» WHAT IS REQUIRED: Search the material below for the string "Varm" and list each line that holds it.

» TASK MATERIAL:
------------------------------

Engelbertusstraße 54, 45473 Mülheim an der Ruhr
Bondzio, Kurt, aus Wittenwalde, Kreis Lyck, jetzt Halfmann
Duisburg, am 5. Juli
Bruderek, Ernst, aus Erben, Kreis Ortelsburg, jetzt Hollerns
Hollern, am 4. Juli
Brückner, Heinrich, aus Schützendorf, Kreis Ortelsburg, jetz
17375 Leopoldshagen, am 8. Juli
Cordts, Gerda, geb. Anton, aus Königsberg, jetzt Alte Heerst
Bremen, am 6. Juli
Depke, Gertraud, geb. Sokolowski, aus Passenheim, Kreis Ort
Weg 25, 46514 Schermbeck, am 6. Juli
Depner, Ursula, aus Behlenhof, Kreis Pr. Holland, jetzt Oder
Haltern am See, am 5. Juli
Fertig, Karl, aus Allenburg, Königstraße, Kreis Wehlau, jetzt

------------------------------

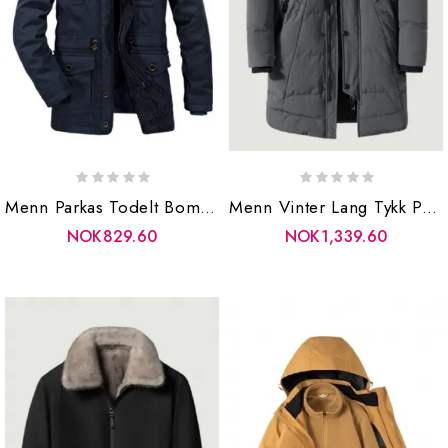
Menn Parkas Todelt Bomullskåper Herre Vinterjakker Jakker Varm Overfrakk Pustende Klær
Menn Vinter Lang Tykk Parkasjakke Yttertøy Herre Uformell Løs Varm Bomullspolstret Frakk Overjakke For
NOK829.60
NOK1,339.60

------------------------------

» ANSWER TO THIS PROBLEM:
Menn Parkas Todelt Bomullskåper Herre Vinterjakker Jakker Varm Overfrakk Pustende Klær
Menn Vinter Lang Tykk Parkasjakke Yttertøy Herre Uformell Løs Varm Bomullspolstret Frakk Overjakke For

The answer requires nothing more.